Monday, 15 June 2015

Features of Hadoop

  • Hadoop can process any kind of data that can be either structured or Un-structured format.
  • Hadoop uses low end configured systems(commodity computers) for its slave machines configuration.
  • Its is more cost effective for handling BIG Data.
  • Hadoop uses scale-out mechanism in which additional systems will be added in order to upgrade the resource requirement instead of upgrading the resources on the same machine.
Parallel Processing
  • Hadoop uses HDFS(Hadoop Distributed File System) for data storage in which data will be divided into multiple chunks and distributed across the machines in the cluster. So data will be processed in parallel against multiple chunks of data from multiple machines.
Automatic Failover
  • Hadoop implements HIGH Availability architecture in which Active and Stand-by systems are used.
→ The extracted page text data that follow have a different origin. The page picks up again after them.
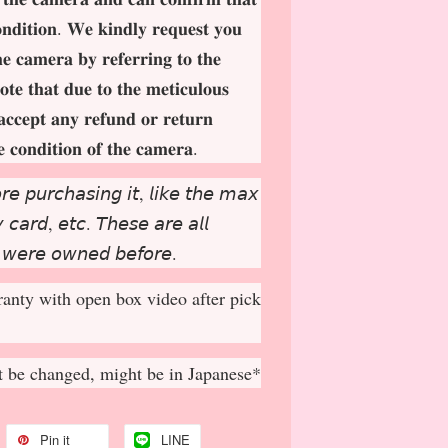
𝐨𝐧𝐝𝐢𝐭𝐢𝐨𝐧. 𝐖𝐞 𝐤𝐢𝐧𝐝𝐥𝐲 𝐫𝐞𝐪𝐮𝐞𝐬𝐭 𝐲𝐨𝐮
𝐡𝐞 𝐜𝐚𝐦𝐞𝐫𝐚 𝐛𝐲 𝐫𝐞𝐟𝐞𝐫𝐫𝐢𝐧𝐠 𝐭𝐨 𝐭𝐡𝐞
𝐨𝐭𝐞 𝐭𝐡𝐚𝐭 𝐝𝐮𝐞 𝐭𝐨 𝐭𝐡𝐞 𝐦𝐞𝐭𝐢𝐜𝐮𝐥𝐨𝐮𝐬
𝐚𝐜𝐜𝐞𝐩
𝐭 𝐚𝐧𝐲 𝐫𝐞𝐟𝐮𝐧𝐝 𝐨𝐫 𝐫𝐞𝐭𝐮𝐫𝐧
𝐞 𝐜𝐨𝐧𝐝𝐢𝐭𝐢𝐨𝐧 𝐨𝐟 𝐭𝐡𝐞 𝐜𝐚𝐦𝐞𝐫𝐚.
𝘳𝘦 𝘱𝘶𝘳𝘤𝘩𝘢𝘴𝘪𝘯𝘨 𝘪𝘵, 𝘭𝘪𝘬𝘦 𝘵𝘩𝘦 𝘮𝘢𝘹
𝘤𝘢𝘳𝘥, 𝘦𝘵𝘤. 𝘛𝘩𝘦𝘴𝘦 𝘢𝘳𝘦 𝘢𝘭𝘭
 𝘸𝘦𝘳𝘦 𝘰𝘸𝘯𝘦𝘥 𝘣𝘦𝘧𝘰𝘳𝘦.
anty with open box video after pick
 be changed, might be in Japanese*
Pin it
LINE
Active system will automatically failed over to the Stand-by system by zookeeper when primary system is down.
Taking processing to the data
  • In Hadoop, multiple instances of process will be initialized and deployed on system where actual chunk of data resides.
  • Here we don't have to move the huge volume of data from one place to other in order to get it processed.
  • Hadoop efficiently handles fault tolerant by maintaining replication factor for each chunk of data and each replication copy will be distributed at different systems.
  • So eventhough any one system got down, that will not interrupt the original process. Hadoop framework can pickup the same chunk of data from another machine for processing. This way, Hadoop can be defined as more reliable component.